The Gen 2 Apple pencil is obviously the update on the former Gen 1 with improved features like charging and the double tap option. It is also compatible with the newer versions of iPad and works well with them in co-ordination, which the general public are more likely to purchase sooner or later. It also has a matte finish giving you and authentic real pencil feel when you work on it, and the anti-slip shaft design is also great in comparison to Gen 1. So, with a couple of bucks added to the price of the Gen 1 Apple pencil, if you get this much upgraded features, then we believe this is a pretty good deal!
Now, you are a little tight on the budget, like most of us are, you can take in the Apple Pencil Gen 1, itself.
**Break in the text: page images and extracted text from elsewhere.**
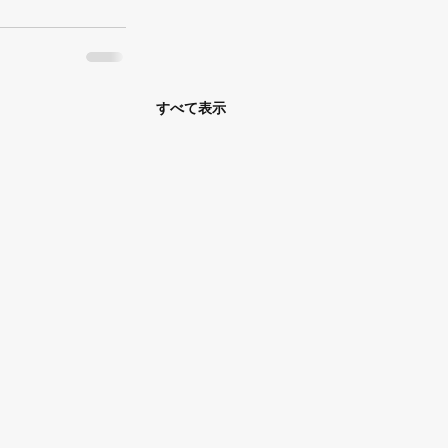
すべて表示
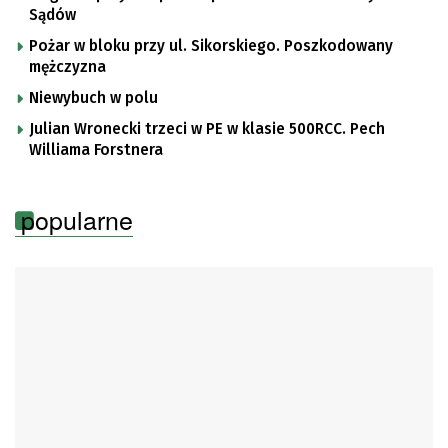
Sądów
Pożar w bloku przy ul. Sikorskiego. Poszkodowany
mężczyzna
Niewybuch w polu
Julian Wronecki trzeci w PE w klasie 500RCC. Pech
Williama Forstnera
popularne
Apple products are definitely not budget-friendly, so if you want a decent stylus pen, then the Gen 1 is surely the way to go. It isn’t much different from the newer Gen 2 version, rather than the double tap and the charging feature. The sizes are basically the same, with both of them being lightweight and very easy to handle. The Gen 1 has a circular tip, that glides very smoothly over the surface giving you and amazing drawing of writing experience. This Apple Pencil Gen 1 is undoubtedly, a great band for your buck!
If you guys still have any other queries and confusions, please free to connect us via the comment section in this article. We will be more than happy to help you guys out!
Frequently Asked Questions (FAQs)
Can the Apple Pencil Gen 1 and 2 be used on the iPhone?
Unfortunately, both Apple Pencil Gen 1 and Gen 2 cannot be used on your iPhone. This is because Apple Pencils are design to work with a specific hardware set found only in iPads.
Which Apple pencil works with ProCreate?
ProCreate is a great digital art app, and a major reason why a lot of people buy an iPad in the first place. ProCreate is supported by both Apple Pencils ( Gen 1 and Gen 2) as long as it connects with your iPad perfectly.
What other tablets can I use with the Apple Pencil?
Unfortunately, no other tablets are compatible with Apple Pencil, strictly iPads only. There are special hardware systems making just the two of them compatible.
Will a Samsung stylus work on an iPad?
No, a Samsung stylus will definitely not work with an iPad, because it’s Samsung technology, not Apple. It simply won’t recognize your device.